## TRY IT:
Only the lines from the beginning of the data through the one with "Vid mitt arbete är jag inriktad på områden" belong in the answer, each retyped exactly, with pictures left out.
*** RECORDS FOR THIS EXERCISE Section Begins ***
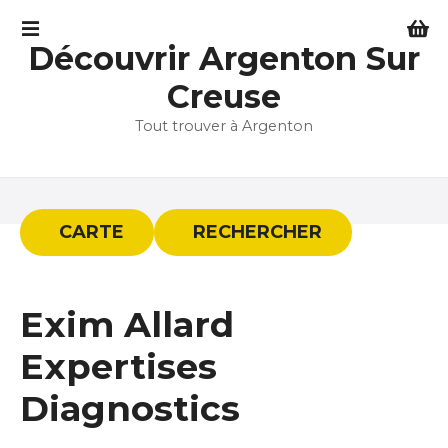
S
k
Découvrir Argenton Sur
i
p
Creuse
t
Tout trouver à Argenton
o
c
o
n
t
CARTE
RECHERCHER
e
n
t
Exim Allard
Expertises
Diagnostics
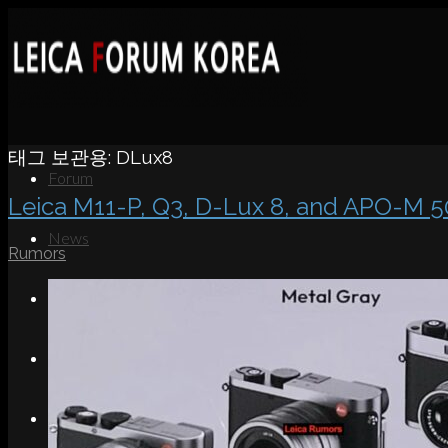
태그 보관용:
DLux8
Forum
Leica M11-P, Q3, D-Lux 8, and A
News
Rumors
Portfolio
About
Contact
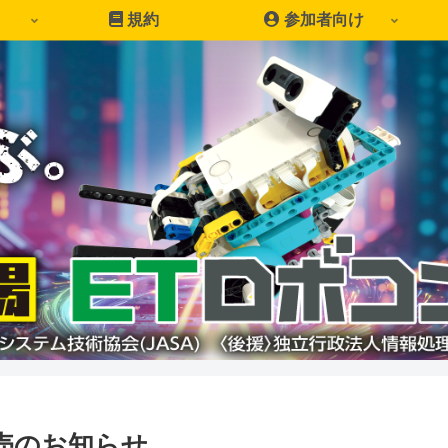
規約
参加者向け
販売のお知らせ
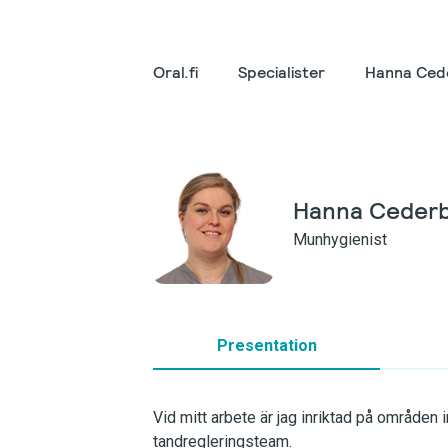
Oral.fi
Specialister
Hanna Ced
Hanna Ceder
Munhygienist
Presentation
Vid mitt arbete är jag inriktad på områden 
tandregleringsteam.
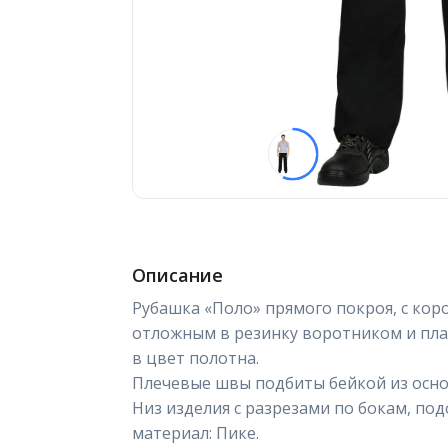
Описание
Рубашка «Поло» прямого покроя, с ко
отложным в резинку воротником и план
в цвет полотна.
Плечевые швы подбиты бейкой из осно
Низ изделия с разрезами по бокам, по
материал: Пике.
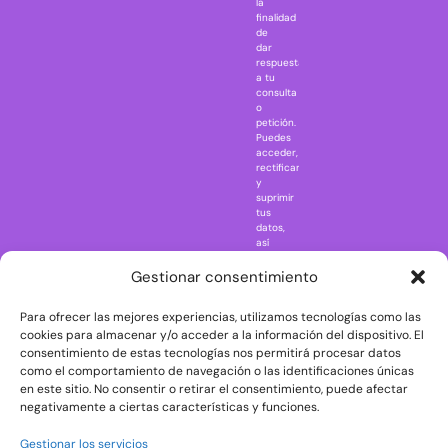
la
Jaws
finalidad
Jurassic Park
de
dar
Mazinger Z
respuesta
a tu
Movie Icons
consulta
Naruto
o
petición.
Nightmare in
Puedes
Elm Street
acceder,
rectificar
One Piece
y
suprimir
Regreso al
tus
futuro
datos,
así
Rick and
como
Morty
ejercer
Gestionar consentimiento
otros
Scarface
derechos
Para ofrecer las mejores experiencias, utilizamos tecnologías como las
consultando
The Big Bang
la
cookies para almacenar y/o acceder a la información del dispositivo. El
Theory
información
consentimiento de estas tecnologías nos permitirá procesar datos
adicional
The Blues
como el comportamiento de navegación o las identificaciones únicas
y
en este sitio. No consentir o retirar el consentimiento, puede afectar
Brothers
detallada
negativamente a ciertas características y funciones.
sobre
The Exorcist
protección
de
The
Gestionar los servicios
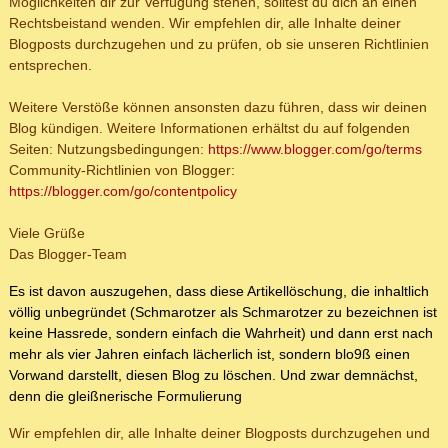
Möglichkeiten dir zur Verfügung stehen, solltest du dich an einen
Rechtsbeistand wenden. Wir empfehlen dir, alle Inhalte deiner
Blogposts durchzugehen und zu prüfen, ob sie unseren Richtlinien
entsprechen.
Weitere Verstöße können ansonsten dazu führen, dass wir deinen
Blog kündigen. Weitere Informationen erhältst du auf folgenden
Seiten: Nutzungsbedingungen:
https://www.blogger.com/go/terms
Community-Richtlinien von Blogger:
https://blogger.com/go/contentpolicy
Viele Grüße
Das Blogger-Team
Es ist davon auszugehen, dass diese Artikellöschung, die inhaltlich
völlig unbegründet (Schmarotzer als Schmarotzer zu bezeichnen ist
keine Hassrede, sondern einfach die Wahrheit) und dann erst nach
mehr als vier Jahren einfach lächerlich ist, sondern blo9ß einen
Vorwand darstellt, diesen Blog zu löschen. Und zwar demnächst,
denn die gleißnerische Formulierung
Wir empfehlen dir, alle Inhalte deiner Blogposts durchzugehen und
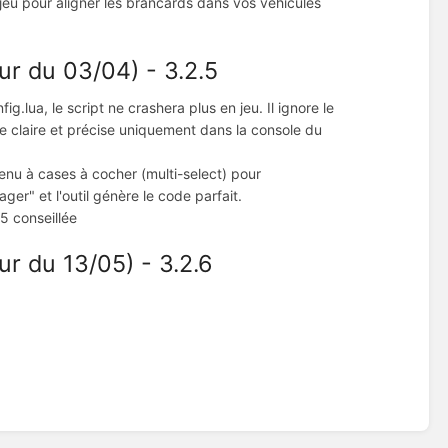
jeu pour aligner les brancards dans vos véhicules
ur du 03/04) - 3.2.5
ig.lua, le script ne crashera plus en jeu. Il ignore le
te claire et précise uniquement dans la console du
menu à cases à cocher (multi-select) pour
ger" et l'outil génère le code parfait.
.5 conseillée
r du 13/05) - 3.2.6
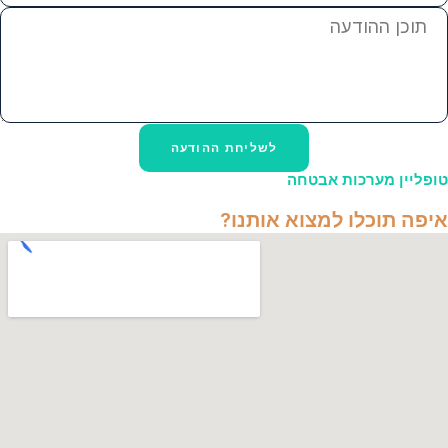
לשליחת ההודעה
טופליין מערכות אבטחה
איפה תוכלו למצוא אותנו?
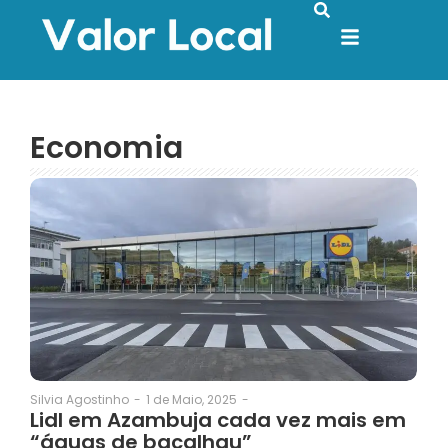
Economia
1 de Maio, 2025
-
Silvia Agostinho
-
Lidl em Azambuja cada vez mais em
“águas de bacalhau”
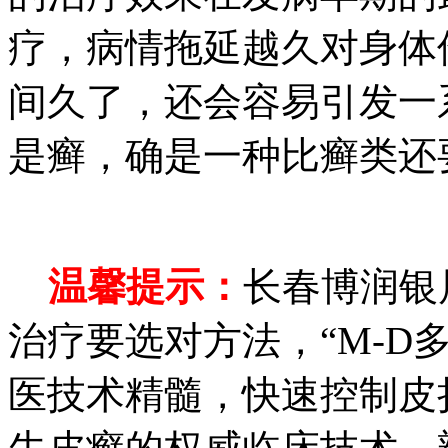
疗，病情拖延越久对身体
间久了，还会容易引发一
是癣，确是一种比癣类还
温馨提示：
长春博润银
治疗要选对方法，“M-D
医技术精髓，快速控制皮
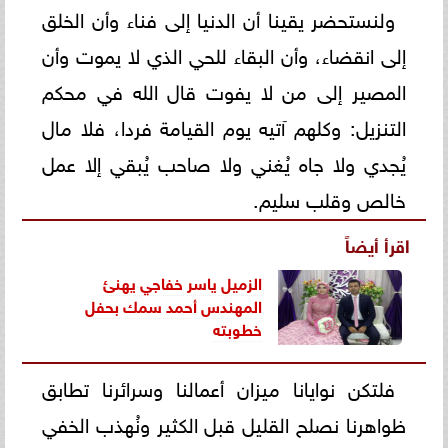
ولنستحضر يقينا أن الدنيا إلى فناء وأن الخلق
إلى انقضاء، وأن البقاء للحي الذي لا يموت وأن
المصير إلى من لا يفوت قال الله في محكم
التنزيل: وكلهم آتيه يوم القيامة فردا، فلا مال
يُجدي ولا جاه يُغني ولا صاحب يُبقي إلا عمل
خالص وقلب سليم.
اقرأ أيضاً
الزميل ياسر خفاجي يهنئ
المهندس أحمد سمك بحفل
خطوبته
فلتكن نوايانا ميزان أعمالنا وسرائرنا تطابق
ظواهرنا نصلح القليل قبل الكثير ونُهذب الخفي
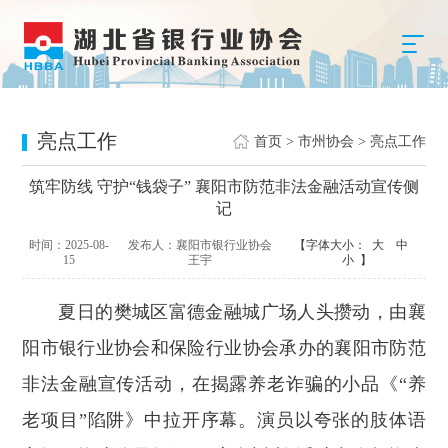
亮点工作
首页
>
市州协会
>
亮点工作
筑牢防线 守护“钱袋子” 襄阳市防范非法金融活动宣传侧
记
时间：2025-08-
发布人：襄阳市银行业协会
【字体大小：
大
中
15
王宇
小
】
夏日的樊城区富德金融城广场人头攒动，由襄
阳市银行业协会和保险行业协会承办的襄阳市防范
非法金融宣传活动，在揭露养老诈骗的小品《“养
老项目”陷阱》中拉开序幕。演员以夸张的肢体语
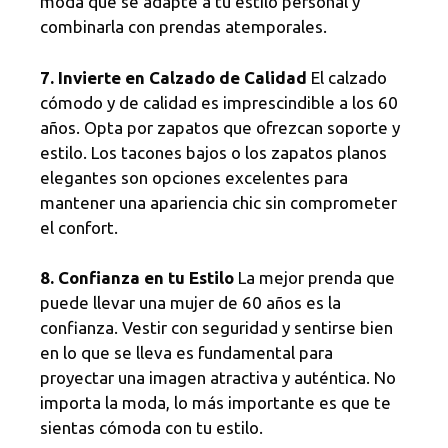
moda que se adapte a tu estilo personal y
combinarla con prendas atemporales.
7. Invierte en Calzado de Calidad
El calzado
cómodo y de calidad es imprescindible a los 60
años. Opta por zapatos que ofrezcan soporte y
estilo. Los tacones bajos o los zapatos planos
elegantes son opciones excelentes para
mantener una apariencia chic sin comprometer
el confort.
8. Confianza en tu Estilo
La mejor prenda que
puede llevar una mujer de 60 años es la
confianza. Vestir con seguridad y sentirse bien
en lo que se lleva es fundamental para
proyectar una imagen atractiva y auténtica. No
importa la moda, lo más importante es que te
sientas cómoda con tu estilo.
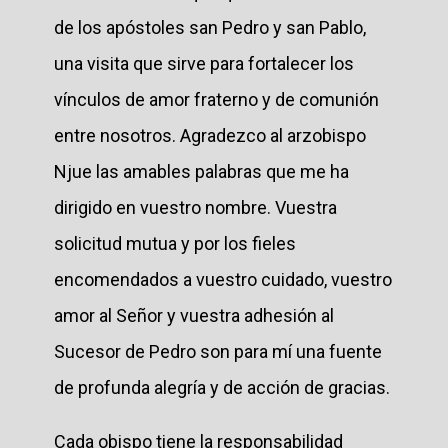
de los apóstoles san Pedro y san Pablo,
una visita que sirve para fortalecer los
vínculos de amor fraterno y de comunión
entre nosotros. Agradezco al arzobispo
Njue las amables palabras que me ha
dirigido en vuestro nombre. Vuestra
solicitud mutua y por los fieles
encomendados a vuestro cuidado, vuestro
amor al Señor y vuestra adhesión al
Sucesor de Pedro son para mí una fuente
de profunda alegría y de acción de gracias.
Cada obispo tiene la responsabilidad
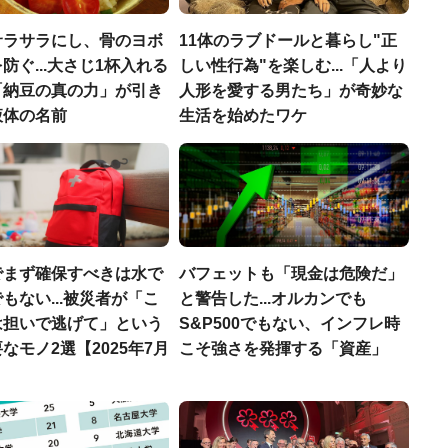
サラサラにし、骨のヨボ
11体のラブドールと暮らし"正
防ぐ...大さじ1杯入れる
しい性行為"を楽しむ...「人より
「納豆の真の力」が引き
人形を愛する男たち」が奇妙な
液体の名前
生活を始めたワケ
でまず確保すべきは水で
バフェットも「現金は危険だ」
もない...被災者が「こ
と警告した...オルカンでも
は担いで逃げて」という
S&P500でもない、インフレ時
なモノ2選【2025年7月
こそ強さを発揮する「資産」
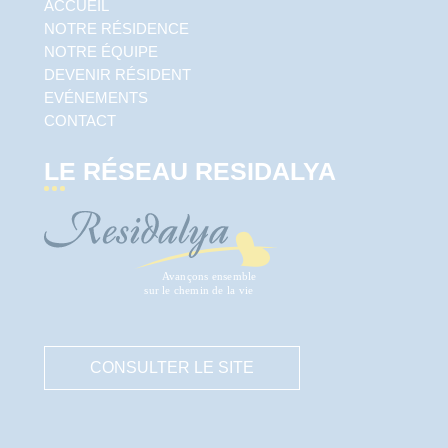
ACCUEIL
NOTRE RÉSIDENCE
NOTRE ÉQUIPE
DEVENIR RÉSIDENT
EVÉNEMENTS
CONTACT
LE RÉSEAU RESIDALYA
CONSULTER LE SITE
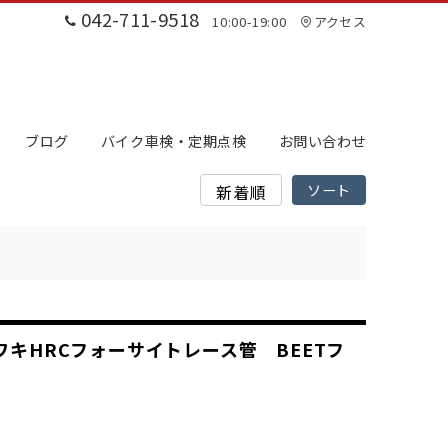
042-711-9518
10:00-19:00
アクセス
ブログ
バイク車検・定期点検
お問い合わせ
ワキHRCフォーサイトレース管 BEETフ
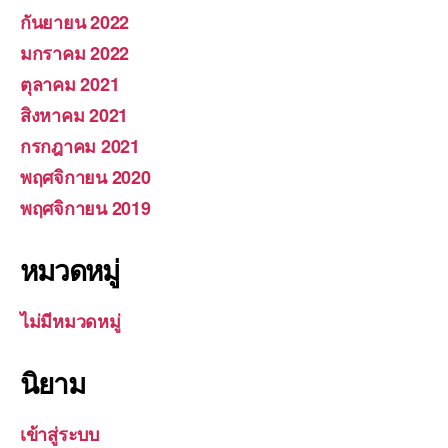
กันยายน 2022
มกราคม 2022
ตุลาคม 2021
สิงหาคม 2021
กรกฎาคม 2021
พฤศจิกายน 2020
พฤศจิกายน 2019
หมวดหมู่
ไม่มีหมวดหมู่
นิยาม
เข้าสู่ระบบ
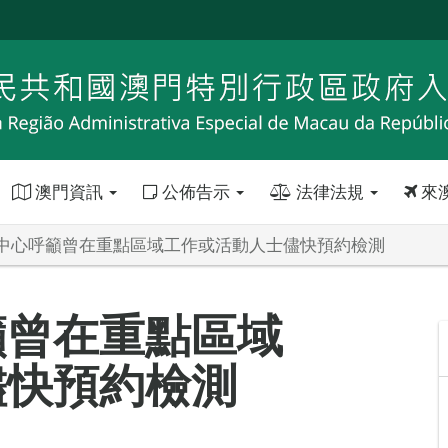
澳門資訊
公佈告示
法律法規
來
中心呼籲曾在重點區域工作或活動人士儘快預約檢測
籲曾在重點區域
儘快預約檢測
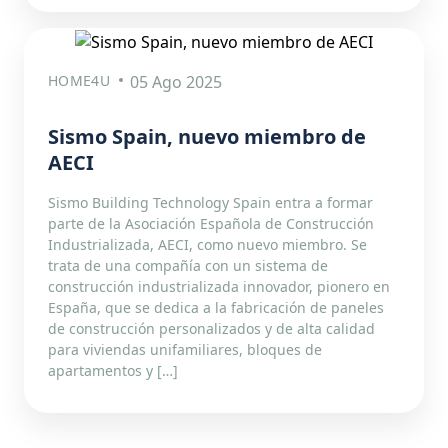
HOME4U
05 Ago 2025
Sismo Spain, nuevo miembro de
AECI
Sismo Building Technology Spain entra a formar
parte de la Asociación Española de Construcción
Industrializada, AECI, como nuevo miembro. Se
trata de una compañía con un sistema de
construcción industrializada innovador, pionero en
España, que se dedica a la fabricación de paneles
de construcción personalizados y de alta calidad
para viviendas unifamiliares, bloques de
apartamentos y […]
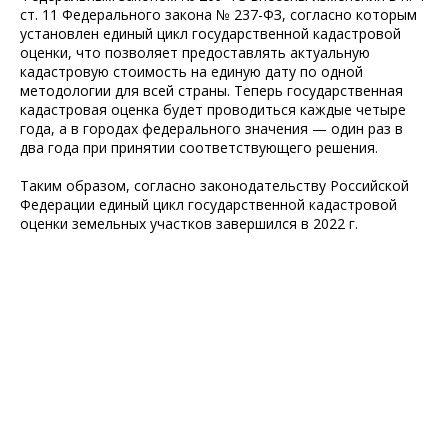
ст. 11 Федерального закона № 237-ФЗ, согласно которым
установлен единый цикл государственной кадастровой
оценки, что позволяет предоставлять актуальную
кадастровую стоимость на единую дату по одной
методологии для всей страны. Теперь государственная
кадастровая оценка будет проводиться каждые четыре
года, а в городах федерального значения — один раз в
два года при принятии соответствующего решения.
Таким образом, согласно законодательству Российской
Федерации единый цикл государственной кадастровой
оценки земельных участков завершился в 2022 г.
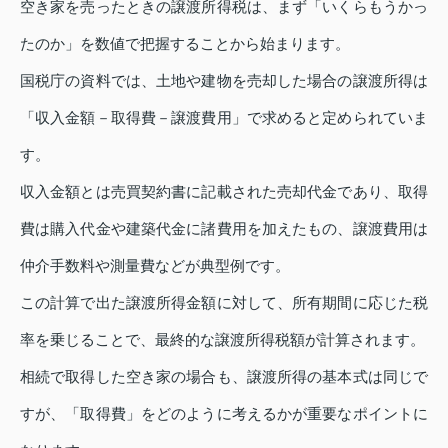
空き家を売ったときの譲渡所得税は、まず「いくらもうかっ
たのか」を数値で把握することから始まります。
国税庁の資料では、土地や建物を売却した場合の譲渡所得は
「収入金額－取得費－譲渡費用」で求めると定められていま
す。
収入金額とは売買契約書に記載された売却代金であり、取得
費は購入代金や建築代金に諸費用を加えたもの、譲渡費用は
仲介手数料や測量費などが典型例です。
この計算で出た譲渡所得金額に対して、所有期間に応じた税
率を乗じることで、最終的な譲渡所得税額が計算されます。
相続で取得した空き家の場合も、譲渡所得の基本式は同じで
すが、「取得費」をどのように考えるかが重要なポイントに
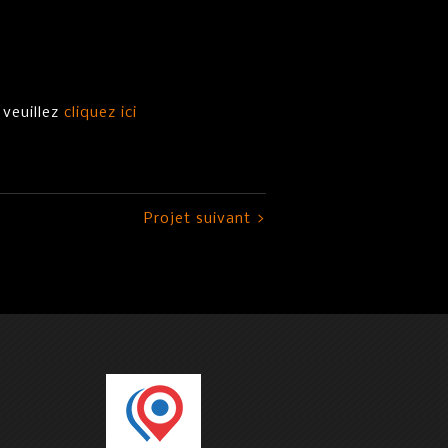
 veuillez
cliquez ici
i
Projet suivant >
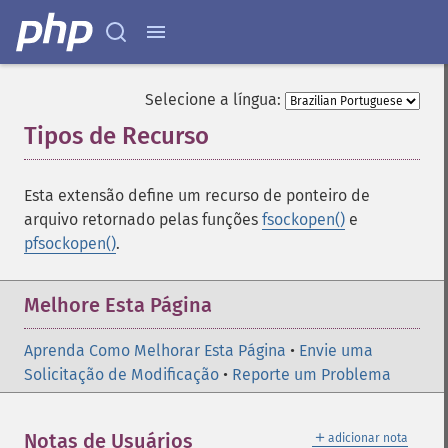
Selecione a língua:
Tipos de Recurso
¶
Esta extensão define um recurso de ponteiro de
arquivo retornado pelas funções
fsockopen()
e
pfsockopen()
.
Melhore Esta Página
Aprenda Como Melhorar Esta Página
•
Envie uma
Solicitação de Modificação
•
Reporte um Problema
＋
Notas de Usuários
adicionar nota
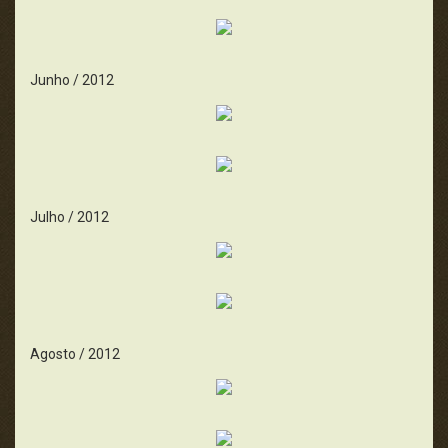
Junho / 2012
Julho / 2012
Agosto / 2012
*** RECORDS FOR THIS EXERCISE Section Ends ***
## RESPONSE TO THIS EXERCISE:
S
k
Découvrir Argenton Sur
i
p
Creuse
t
Tout trouver à Argenton
o
c
o
n
t
CARTE
RECHERCHER
e
n
t
Exim Allard
Expertises
Diagnostics
태그 보관용:
DLux8
Forum
Leica M11-P, Q3, D-Lux 8, and A
News
Rumors
Portfolio
About
Contact
規約
参加者向け
販売のお知らせ
Oral.fi
Specialister
Hanna Ced
Hanna Ceder
Munhygienist
Presentation
Vid mitt arbete är jag inriktad på områden 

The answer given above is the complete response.